When Aaron Paquette got up to read a passage from his new book, Lightfinder, everyone sat up and paid attention. He told stories about his stepdad and why because of a bad stutter that he had, people often thought him to be lacking intelligence and not as smart as they were. “But he was a great reader of people and had other ways of knowing,” explained Paquette. “He didn’t find the need to talk a lot and in fact his greatest weakness became his biggest strength.
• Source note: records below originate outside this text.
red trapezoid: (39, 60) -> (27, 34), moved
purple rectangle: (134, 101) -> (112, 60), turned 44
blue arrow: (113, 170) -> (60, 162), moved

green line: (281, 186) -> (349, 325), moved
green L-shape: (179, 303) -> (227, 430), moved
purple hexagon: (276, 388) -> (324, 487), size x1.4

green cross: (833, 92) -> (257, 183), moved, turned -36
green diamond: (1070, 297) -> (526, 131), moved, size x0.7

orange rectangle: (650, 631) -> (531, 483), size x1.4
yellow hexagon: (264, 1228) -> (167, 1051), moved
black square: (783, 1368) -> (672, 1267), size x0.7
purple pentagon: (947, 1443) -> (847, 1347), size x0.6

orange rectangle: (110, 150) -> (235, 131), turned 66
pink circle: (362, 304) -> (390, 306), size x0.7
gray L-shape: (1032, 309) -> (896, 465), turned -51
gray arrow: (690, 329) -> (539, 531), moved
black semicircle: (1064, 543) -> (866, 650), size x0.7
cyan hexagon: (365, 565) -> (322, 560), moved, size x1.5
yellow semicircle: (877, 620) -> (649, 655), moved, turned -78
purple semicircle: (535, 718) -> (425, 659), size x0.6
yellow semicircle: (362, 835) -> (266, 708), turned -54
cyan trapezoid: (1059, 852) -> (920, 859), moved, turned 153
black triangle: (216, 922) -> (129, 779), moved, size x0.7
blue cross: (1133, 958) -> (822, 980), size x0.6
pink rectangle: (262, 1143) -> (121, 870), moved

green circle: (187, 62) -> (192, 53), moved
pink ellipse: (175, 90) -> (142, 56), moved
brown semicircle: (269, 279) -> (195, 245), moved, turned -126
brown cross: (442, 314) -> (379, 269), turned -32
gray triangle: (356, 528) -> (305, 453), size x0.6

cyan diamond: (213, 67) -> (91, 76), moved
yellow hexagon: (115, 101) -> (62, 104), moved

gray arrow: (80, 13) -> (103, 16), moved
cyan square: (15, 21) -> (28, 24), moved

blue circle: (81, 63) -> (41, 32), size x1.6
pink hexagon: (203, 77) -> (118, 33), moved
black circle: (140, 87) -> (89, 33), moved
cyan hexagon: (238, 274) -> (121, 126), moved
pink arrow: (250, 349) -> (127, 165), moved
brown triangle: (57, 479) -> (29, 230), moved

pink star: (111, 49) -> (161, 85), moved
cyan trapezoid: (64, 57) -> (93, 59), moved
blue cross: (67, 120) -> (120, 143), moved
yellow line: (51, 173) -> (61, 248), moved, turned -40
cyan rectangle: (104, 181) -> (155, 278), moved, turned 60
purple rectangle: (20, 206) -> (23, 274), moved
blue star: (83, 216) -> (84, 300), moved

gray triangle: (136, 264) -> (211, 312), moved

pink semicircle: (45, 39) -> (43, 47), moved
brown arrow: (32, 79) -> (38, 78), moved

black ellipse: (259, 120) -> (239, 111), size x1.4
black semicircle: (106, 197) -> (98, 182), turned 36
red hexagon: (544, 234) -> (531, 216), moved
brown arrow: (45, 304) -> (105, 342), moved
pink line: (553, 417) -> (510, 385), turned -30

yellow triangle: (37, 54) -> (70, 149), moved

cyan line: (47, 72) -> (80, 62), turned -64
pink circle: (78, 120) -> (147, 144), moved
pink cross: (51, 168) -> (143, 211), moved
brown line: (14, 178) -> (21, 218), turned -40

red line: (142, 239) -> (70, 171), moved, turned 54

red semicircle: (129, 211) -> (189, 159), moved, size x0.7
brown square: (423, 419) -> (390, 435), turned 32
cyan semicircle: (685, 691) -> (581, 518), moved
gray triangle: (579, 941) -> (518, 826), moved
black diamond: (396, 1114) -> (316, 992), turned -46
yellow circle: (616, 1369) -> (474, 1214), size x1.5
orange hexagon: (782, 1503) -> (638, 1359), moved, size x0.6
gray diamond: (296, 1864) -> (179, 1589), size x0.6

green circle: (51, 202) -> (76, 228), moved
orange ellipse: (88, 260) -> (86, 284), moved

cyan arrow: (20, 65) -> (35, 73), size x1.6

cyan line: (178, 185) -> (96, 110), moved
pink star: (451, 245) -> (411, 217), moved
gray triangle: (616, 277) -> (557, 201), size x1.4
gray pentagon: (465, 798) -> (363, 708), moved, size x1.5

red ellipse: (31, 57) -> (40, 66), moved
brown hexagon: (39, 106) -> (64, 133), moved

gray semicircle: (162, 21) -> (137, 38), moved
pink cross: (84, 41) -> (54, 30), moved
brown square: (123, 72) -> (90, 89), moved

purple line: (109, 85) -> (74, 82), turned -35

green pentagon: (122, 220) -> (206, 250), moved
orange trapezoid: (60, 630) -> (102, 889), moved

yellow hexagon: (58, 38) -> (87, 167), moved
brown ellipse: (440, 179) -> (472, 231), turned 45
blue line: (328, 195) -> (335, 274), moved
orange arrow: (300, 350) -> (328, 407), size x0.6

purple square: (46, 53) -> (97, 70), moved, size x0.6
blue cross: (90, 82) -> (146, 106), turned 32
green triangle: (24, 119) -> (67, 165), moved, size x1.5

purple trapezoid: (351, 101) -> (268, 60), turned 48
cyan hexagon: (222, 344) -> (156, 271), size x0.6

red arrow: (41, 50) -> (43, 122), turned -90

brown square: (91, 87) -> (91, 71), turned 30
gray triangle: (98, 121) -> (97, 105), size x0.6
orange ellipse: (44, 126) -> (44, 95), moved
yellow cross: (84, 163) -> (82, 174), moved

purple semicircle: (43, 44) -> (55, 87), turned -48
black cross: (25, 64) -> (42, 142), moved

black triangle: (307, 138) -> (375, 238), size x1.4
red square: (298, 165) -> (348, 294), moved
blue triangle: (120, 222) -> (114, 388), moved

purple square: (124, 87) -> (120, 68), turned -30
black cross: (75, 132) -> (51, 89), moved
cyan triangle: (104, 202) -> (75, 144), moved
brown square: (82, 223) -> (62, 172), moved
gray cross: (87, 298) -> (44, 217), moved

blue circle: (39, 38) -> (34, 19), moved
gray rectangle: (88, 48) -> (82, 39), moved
He shared stories with me, stories he hadn’t talked about with other people.”
Paquette noted that he followed in his step dad’s footprints when it came to non-verbalized ways of teaching – “because that is what I also do through my paintings.”
And when those that taught him art tried to take his personal experiences out of his work he rebelled because he knew that to communicate effectively, one has to talk about or otherwise express their feelings and their knowledge in whatever form they take to tell those stories.
“That is what I think is the key to Indigenous literacy, the ability to express your thoughts and ideas, sometimes in ways that are different than the approach taken by others.”
Aaron Paquette grew from those experiences and today is well known and highly respected as an artist, keynote speaker, workshop facilitator, illustrator and political commentator.
“Events such as this one are important undertakings,” noted Naim Cardinal.
“I feel as though people need to see literacy in more ways than reading and writing. The ability to read and write are important but we all carry our own ways of knowing and understanding. We wanted to be able to share that and look at literacy in a traditional sense: language, experience, storytelling, oral history, traditional knowledge and histories. Not everybody thinks about literacy in that way and we wanted to share the importance of realizing that we are all literate in some way.“
Naim continued, “I feel as though the speakers we introduced at this event were powerful in expressing that for everybody. Our youth were very inspired following our event and were thankful for what was shared with them.”